Madelaine (Abba Gabba) and Aviva, mixing the dough!

Madelaine (Abba Gabba) and Aviva, mixing the dough!

Having sifted through countless baking books and websites for Sukkot, harvest-inspired challah recipes last week, two choices remained in the running; "Pumpkin Challah" and "Seven Species Challah." They were both a definite departure from my very limited repertoire thus far, but I could only choose one.

What to do, and how to decide?

The easier, but somewhat ubiquitous pumpkin, or the more interesting, but much more labor-intensive seven species, with count 'em: wheat, barley, grapes, figs, dates, pomegranates, and olives (all of which were found when the Israelites crossed from Egypt into Canaan, the land of Milk and Honey)?

Pumpkin or seven grain; remedial or advanced; novel or over the top?

Suddenly, a small but powerful voice vocalized this, and only this, somewhere deep inside me:

If you want color in your life, you’ve got to paint it in!

Simple words, from a very powerful woman, my grandmother Annabelle.
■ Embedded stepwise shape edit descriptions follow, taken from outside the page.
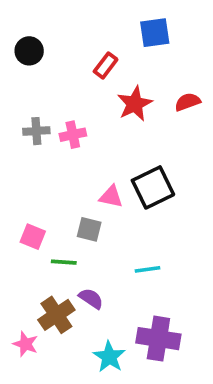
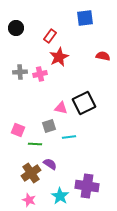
red rectangle: (106, 65) -> (50, 36), moved
red semicircle: (188, 102) -> (103, 56), turned 32
red star: (135, 104) -> (59, 57), moved
gray square: (89, 229) -> (49, 126), turned -32
cyan line: (147, 269) -> (69, 137), moved
pink star: (25, 344) -> (29, 200), moved

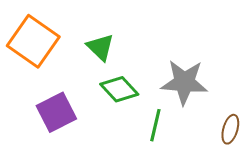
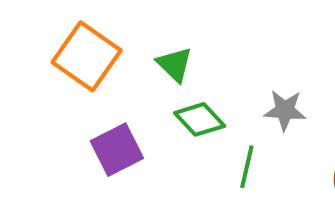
gray star: (184, 82) -> (285, 110), size x0.7

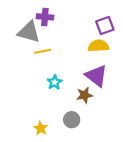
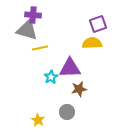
purple cross: (45, 17) -> (33, 15), moved
purple triangle: (96, 76) -> (70, 68), moved, turned -40

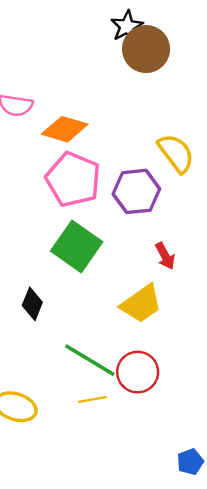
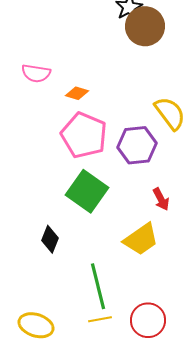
orange diamond: (65, 129) -> (77, 93), size x0.6
green line: (90, 360) -> (98, 286), turned 45
red circle: (138, 372) -> (148, 320), moved

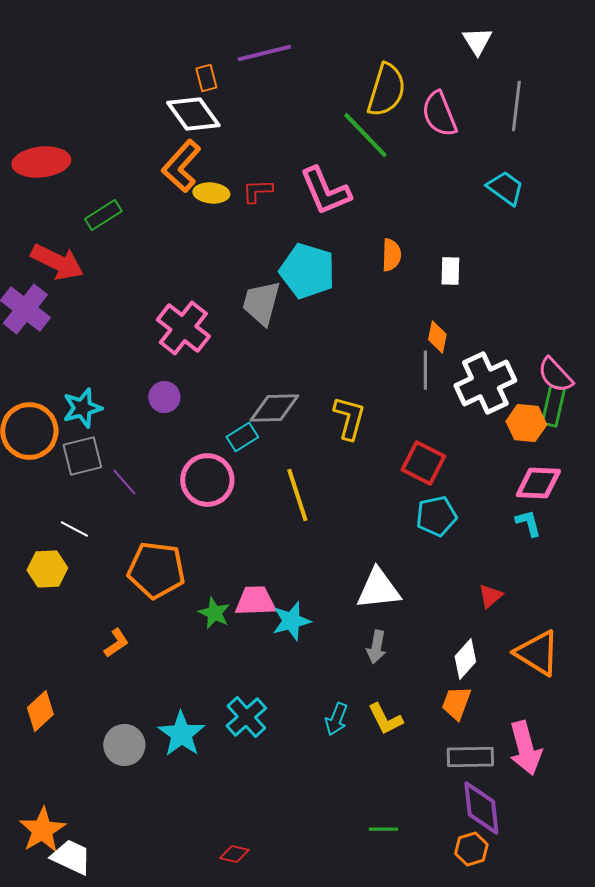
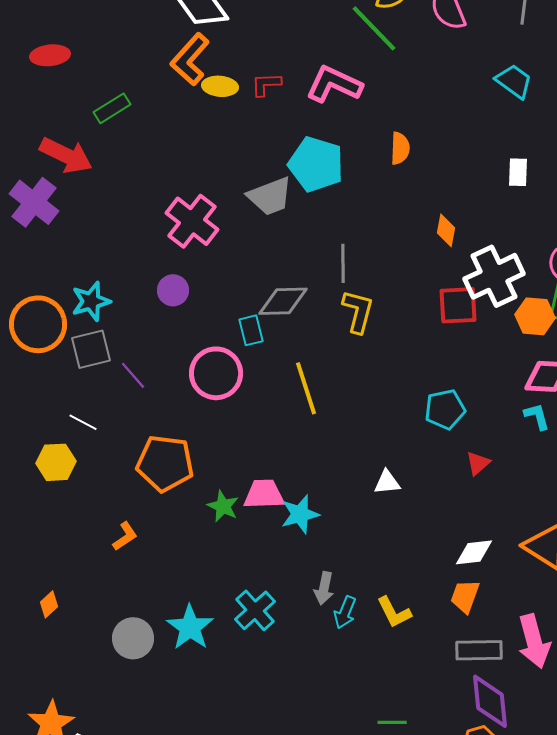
red ellipse: (41, 162) -> (50, 55), size x0.7
pink L-shape: (325, 191) -> (334, 84), turned 138
white rectangle: (450, 271) -> (518, 172), moved
gray trapezoid: (261, 303) -> (270, 196), turned -126
gray line: (425, 370) -> (343, 263), moved
cyan rectangle: (242, 437) -> (251, 330), turned -72
red square: (423, 463) -> (458, 305), moved, turned -30
white triangle: (378, 589) -> (387, 482), size x0.6
red triangle: (490, 596) -> (478, 463), moved
gray arrow: (376, 647) -> (324, 588), moved
white diamond: (465, 659) -> (474, 552), turned 42
orange diamond: (40, 711) -> (49, 604), size x0.7

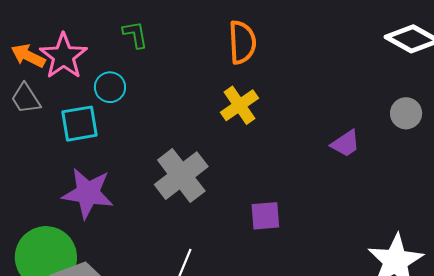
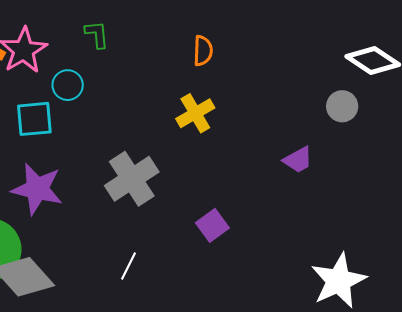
orange semicircle: (242, 42) -> (203, 51), size x0.7
gray circle: (406, 113) -> (342, 106), moved
purple square: (265, 216) -> (212, 225), turned -36

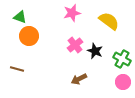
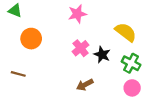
green triangle: (20, 17) -> (15, 11), moved
yellow semicircle: (109, 21) -> (126, 32), moved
She, who had lost her mother at the age of three to the flu epidemic, had chosen not to wallow in grief and bitterness while growing up, but instead proudly wore a badge of optimism, in technicolor hues--before technicolor was even invented! 

Grandma Annabelle Argand

Grandma Annabelle Argand

While her oversized personality and ways of navigating the world sometimes complicated important relationships in her life, by the time we grandkids came along, she had mellowed (slightly), and all we experienced was a blazing, light-filled radiance, the path of a woman with a lot of wisdom to be shared.

And share it she did! While my grandparents had made Aliyah (from Jersey!) to Israel before my brothers and I were born, they made regular two-month trips to the states throughout my childhood. It was during these periods that I was fortunate to spend a lot of one-on-one quality time with Annabelle. It was she who taught me my colors as we marveled at well-groomed gardens on our neighborhood walks. And it was she who taught me that to have a colorful life, it was up to me to get the paints, ready the brushes, and fill the canvas!

Fast forward to the present challah recipe dilemma; though Grandma Annabelle had passed away more than nine years ago, her advice was still loud and clear: choose the road filled with color, and make that seven species challah! 

So I did. I went to the store, purchased the requisite ingredients (barley flour, anyone? figs? dates?), and picked up my daughter from school. And when we got home, who was waiting for us? Aviva's grandmother, Madelaine (my mother-in-law, affectionately named Abba Gabba by Aviva). Although she lives in San Francisco, she had just returned from a six-week trip abroad, and was eager to learn how to make challah from her youngest grandchild.

"Figs and dates and raisins, oh my!"

"Figs and dates and raisins, oh my!"

As the two of them poured, mixed, cracked, whisked, and laughed together (there were many moments of near catastrophe!), I found myself thinking back to my time with my own grandmother. How lucky I was to have had such moments of connection from such a young age. And how important it was that my mother Trudy had provided the space for me to develop my own relationship with Annabelle, free of the baggage that is inevitably part of parent-child relationships.

May I take this remembrance and commit to regularly provide that same space for my own daughter and her grandparents, all four of them unique, wisdom-filled and full of adventure. May I encourage them to have sleep-overs, trips to the park, and afternoons at the opera. And may Aviva take the lessons that they so freely and graciously share, and bring them to bear as life's doors open before her.

Zoe, the Volunteer Coordinator at the Women's Daytime Drop-In Center. Upon receiving the challah, she spontaneously thanked Aviva for doing "Tikkun Olam," helping to "repair the world."

Zoe, the Volunteer Coordinator at the Women's Daytime Drop-In Center. Upon receiving the challah, she spontaneously thanked Aviva for doing "Tikkun Olam," helping to "repair the world."